Barrett Jackson Car Values – Lessons in Confidence for High Achievers

It was my first time at the Barrett-Jackson collector car auction. I watched in fascination as each car came up the ramp and the bidding began. One of my clients had educated me on the specialized world of cars—the Trailer Queens which are pretty and pristine, but not driven on roads; the Kustom cars, which are modified but retain their 50s and 60s vibe, and my favorite kind–the sleek, sexy cars that scream “FAST” without saying a word.

As I became adept at distinguishing the various categories of cars, I also noticed that I could predict the bidding ranges for most of them.

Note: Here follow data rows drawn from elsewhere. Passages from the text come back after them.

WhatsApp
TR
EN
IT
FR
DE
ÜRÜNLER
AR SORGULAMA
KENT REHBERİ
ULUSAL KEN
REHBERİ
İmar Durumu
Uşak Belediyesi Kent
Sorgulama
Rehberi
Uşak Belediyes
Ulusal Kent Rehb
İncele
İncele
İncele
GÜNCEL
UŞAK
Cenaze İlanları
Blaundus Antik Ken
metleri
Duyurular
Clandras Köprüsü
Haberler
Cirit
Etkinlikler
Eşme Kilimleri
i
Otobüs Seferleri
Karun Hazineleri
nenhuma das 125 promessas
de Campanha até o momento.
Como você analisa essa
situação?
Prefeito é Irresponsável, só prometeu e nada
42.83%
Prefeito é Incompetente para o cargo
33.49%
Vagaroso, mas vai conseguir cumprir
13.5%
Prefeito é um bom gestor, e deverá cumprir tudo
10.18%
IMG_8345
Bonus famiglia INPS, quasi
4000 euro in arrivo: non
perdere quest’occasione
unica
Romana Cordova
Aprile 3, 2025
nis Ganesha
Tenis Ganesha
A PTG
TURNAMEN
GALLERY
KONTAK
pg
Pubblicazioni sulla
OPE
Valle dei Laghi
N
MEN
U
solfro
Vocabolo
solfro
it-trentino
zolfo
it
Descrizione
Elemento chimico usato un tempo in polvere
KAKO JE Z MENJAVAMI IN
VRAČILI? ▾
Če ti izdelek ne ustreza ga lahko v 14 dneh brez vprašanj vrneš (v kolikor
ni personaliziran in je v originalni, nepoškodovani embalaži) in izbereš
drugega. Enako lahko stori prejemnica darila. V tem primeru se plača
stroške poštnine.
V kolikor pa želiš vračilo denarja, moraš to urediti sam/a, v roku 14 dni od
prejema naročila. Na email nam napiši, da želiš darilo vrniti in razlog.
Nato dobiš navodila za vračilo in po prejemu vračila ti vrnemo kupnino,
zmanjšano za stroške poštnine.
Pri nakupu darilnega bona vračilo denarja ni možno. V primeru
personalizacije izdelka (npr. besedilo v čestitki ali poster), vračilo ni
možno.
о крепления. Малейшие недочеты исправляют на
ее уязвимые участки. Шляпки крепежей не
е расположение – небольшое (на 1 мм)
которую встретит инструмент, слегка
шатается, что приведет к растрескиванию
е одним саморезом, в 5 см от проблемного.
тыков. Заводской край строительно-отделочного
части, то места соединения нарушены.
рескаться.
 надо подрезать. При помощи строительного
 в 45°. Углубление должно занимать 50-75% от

Even though all of the cars were beautiful, unique, and painstakingly maintained, a car that landed above the typical bidding range was special.

The “special” tasted a little different depending on the car. One car had a history connected to a famous singer, another car was a special shade of pink—a color that invoked passionate longing or revolting displeasure. Some cars were special because they had been donated for important charities. On the road, any one of these cars would stand out, but surrounded by many other unique cars, it was the ‘special’ that increased the value.

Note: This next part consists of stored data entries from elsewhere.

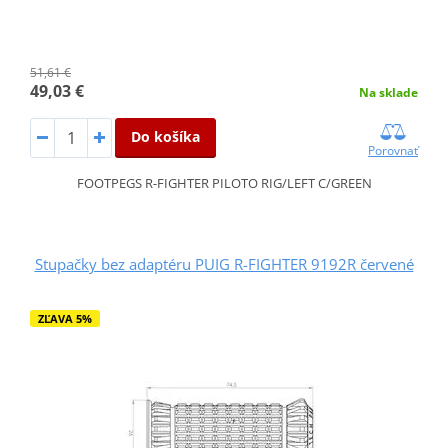
51,61 €
49,03 €
Na sklade
Do košíka
Porovnať
FOOTPEGS R-FIGHTER PILOTO RIG/LEFT C/GREEN
Stupačky bez adaptéru PUIG R-FIGHTER 9192R červené
ZĽAVA 5%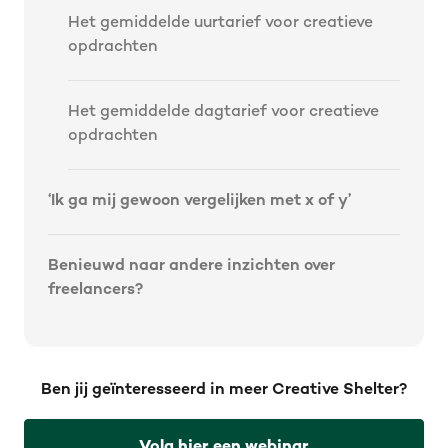
Het gemiddelde uurtarief voor creatieve
opdrachten
Het gemiddelde dagtarief voor creatieve
opdrachten
‘Ik ga mij gewoon vergelijken met x of y’
‍Benieuwd naar andere inzichten over
freelancers?
Ben jij geïnteresseerd in meer Creative Shelter?
Volg hier een webinar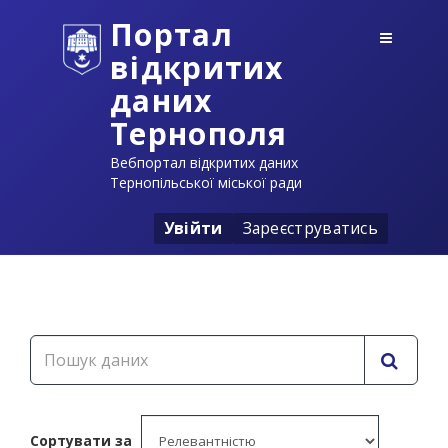
Портал
відкритих
даних
Тернополя
Вебпортал відкритих даних
Тернопільської міської ради
Увійти
Зареєструватись
Сортувати за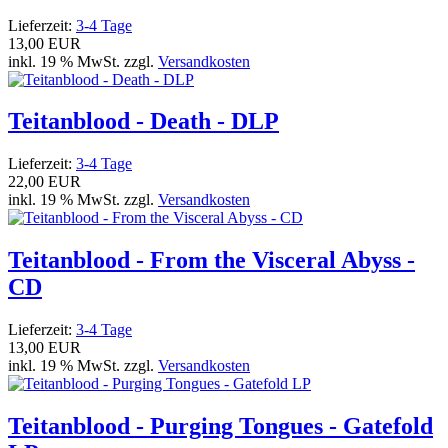
Lieferzeit:
3-4 Tage
13,00 EUR
inkl. 19 % MwSt. zzgl.
Versandkosten
Teitanblood - Death - DLP
Lieferzeit:
3-4 Tage
22,00 EUR
inkl. 19 % MwSt. zzgl.
Versandkosten
Teitanblood - From the Visceral Abyss -
CD
Lieferzeit:
3-4 Tage
13,00 EUR
inkl. 19 % MwSt. zzgl.
Versandkosten
Teitanblood - Purging Tongues - Gatefold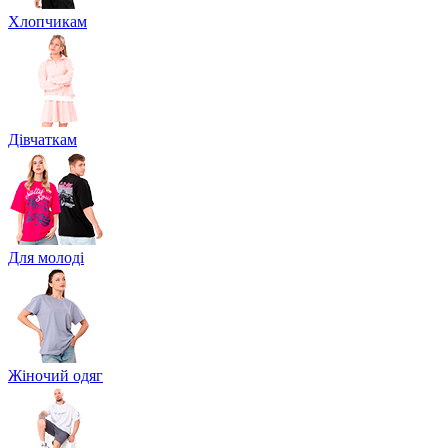
Хлопчикам
Дівчаткам
Для молоді
Жіночий одяг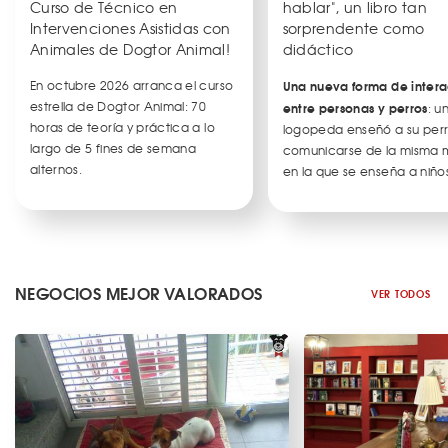
Curso de Técnico en
hablar", un libro tan
Intervenciones Asistidas con
sorprendente como
Animales de Dogtor Animal!
didáctico
En octubre 2026 arranca el curso
Una nueva forma de intera
estrella de Dogtor Animal: 70
entre personas y perros
: u
horas de teoría y práctica a lo
logopeda enseñó a su per
largo de 5 fines de semana
comunicarse de la misma
alternos.
en la que se enseña a niños
NEGOCIOS MEJOR VALORADOS
VER TODOS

I sat in the audience, watching the cars, and thinking about the way people try to blend in, even when it’s the ‘special’ that is the most valuable. Too smart, too analytical, too quiet, too complex, too dichotomous, too passionate, too emotional, too direct…notice that these characteristics may be strengths in some settings or challenges in others. (The challenge of each strength is its shadow side).

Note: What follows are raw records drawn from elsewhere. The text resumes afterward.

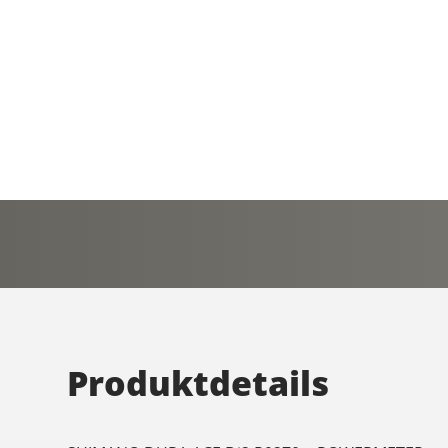
Produktdetails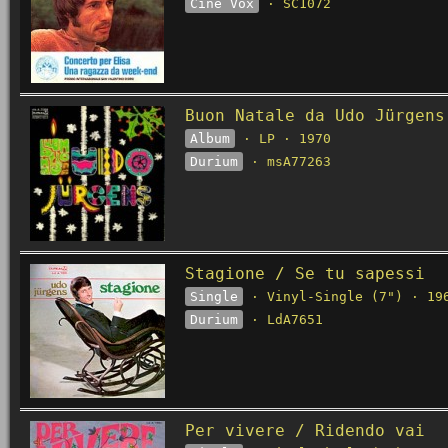
Cine Vox
· SC1072
Buon Natale da Udo Jürgens
Album
· LP · 1970
Durium
· msA77263
Stagione / Se tu sapessi
Single
· Vinyl-Single (7") · 19
Durium
· LdA7651
Per vivere / Ridendo vai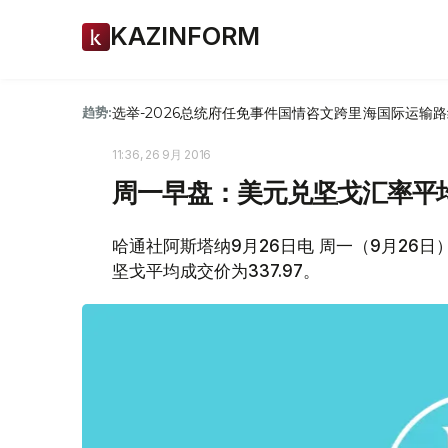
KAZINFORM
选举-2026
总统府
任免
事件
国情咨文
跨里海国际运输路
趋势:
11:36, 26 9月 2016
周一早盘：美元兑坚戈汇率平均成
哈通社阿斯塔纳9月26日电 周一（9月26
坚戈平均成交价为337.97。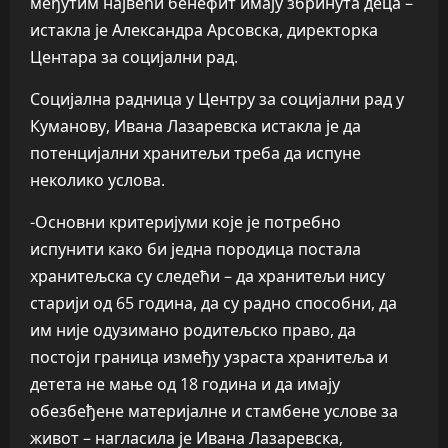
међутим највећи бенефит имају збринута деца –
истакла је Александра Арсовска, директорка
Центара за социјални рад.
Социјална радница у Центру за социјални рад у
Куманову, Ивана Лазаревска истакла је да
потенцијални хранитељи треба да испуне
неколико услова.
-Основни критеријуми које је потребно
испунити како би једна породица постала
хранитељска су следећи – да хранитељи нису
старији од 65 година, да су радно способни, да
им није одузимано родитељско право, да
постоји граница између узраста хранитеља и
детета не мање од 18 година и да имају
обезбеђене материјалне и стамбене услове за
живот – нагласила је Ивана Лазаревска,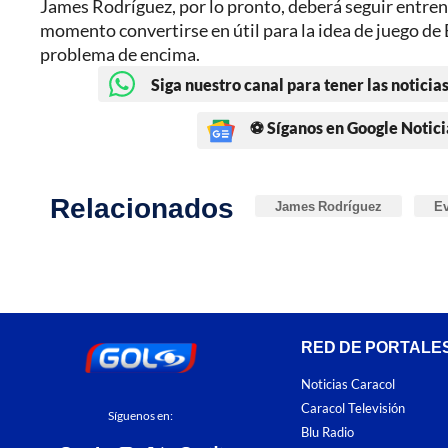
James Rodríguez, por lo pronto, deberá seguir entre
momento convertirse en útil para la idea de juego de 
problema de encima.
Siga nuestro canal para tener las noticias
⚽ Síganos en Google Notici
Relacionados
James Rodríguez
Ev
RED DE PORTALE
Noticias Caracol
Caracol Televisión
Síguenos en:
Blu Radio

Our economy values what is different. Everyone eats vanilla ice cream, but no one is going to build a franchise based on it. Your company assesses its unique offerings when direct competitors emerge. We follow leaders who catch our attention because they are somehow different.

A lot of high achievers struggle with feeling special. They simply feel like an outsider. On the outside, people perceive them as great leaders; on the inside, they struggle with the challenges of being different.

You can’t be a great leader by blending in. I know that sometimes you may feel isolated or misunderstood. But the special is what allows you to make the maximum impact. Your edges, your color, your characteristics that drive people crazy and make them love you…these qualities increase your value to all of us.



1.    Look for the ways in which your personality challenges can be your biggest assets.

2.    Focus on the strengths you bring to the table instead of whether you are too much or not enough.


1.    Make sure that your team is not one-note. We tend to like people who are similar to us, but teams can function at a high level when each person has a set of unique strengths.

2.    When you have a challenging subordinate or colleague, see if you can reframe the problem as a shadow side of the “special” rather than pressuring him/her to conform. For example, if someone is blunt at the expense of others’ feelings, teach him/her when to use that attribute for maximum effectiveness.


1.    Figure out what your organization brings to the table that is unique or unexpected.

2.    In times of uncertainty, use your own culture and value system as the foundation of the decision-making process rather than following what other organizations are doing.